One more thing you may want to think about for all social media, but especially Twitter, is whether or not you want to use geotagging. On Twitter, the default option when you tweet a photo from a mobile device is to tell the world where you are. Because tweets are open to the public by default, that means anyone can scan the site to find people close by, and then this could in turn put your personal safety at risk. There are scripts out there that scan Twitter for key phrases like “left home or “gone to the gym” along with geotagging information. It may seem paranoid, but these things exist, and could be a gem for thieves looking for empty houses.

Google Plus, and your Google account

Google Plus is the least popular social network, but in a way it may also be your most important account, because that same Google account can be used for so many services. If you use Gmail, Google Docs, Google Reader, Google Plus, and so on, those are a lot of different services you can gain access to with a single user name and password. Here, assuming you use Gmail as your primary contact address, there’s no way to keep your user name hidden, so everything rests on your password, and so it’s key to use a strong password. Your email account, in many ways, is the most important online account out there, because it serves as recovery for all your other accounts.

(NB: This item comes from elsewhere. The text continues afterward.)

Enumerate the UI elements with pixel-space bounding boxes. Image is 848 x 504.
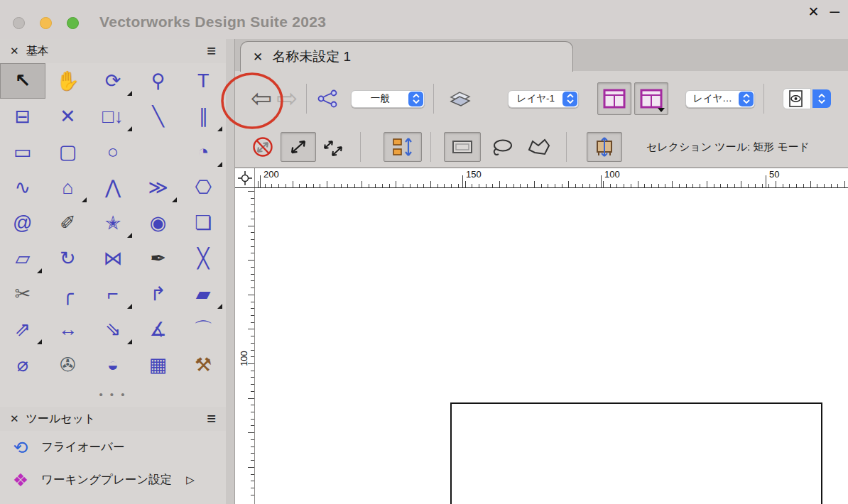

Fortunately, Google has several features that can help. The first one is two-factor authentication. Google provides an authenticator app on Android and iOS that you can use to login. Of course, this may be annoying if you use many Google services on many devices, but it’s definitely an added security. Also, Google will periodically ask you to confirm a secondary email and phone number. It’s important to add those as well because they can be used in case you lose access to your account. Finally, in the security settings of your Google account, there’s an option that says Always use HTTPS. This forces Google to always revert to a secure connection when you access Gmail or other Google accounts. This keeps the information going from your system to the site secure.

In the end, it’s not hard to keep your online accounts safe, all you need is to make sure you keep your own system up to date, because if you get infected, nothing will protect you, and then make sure you turn on the various security features that these sites offer. With that, you should be fairly certain that hackers would have a very hard time getting into any of these accounts.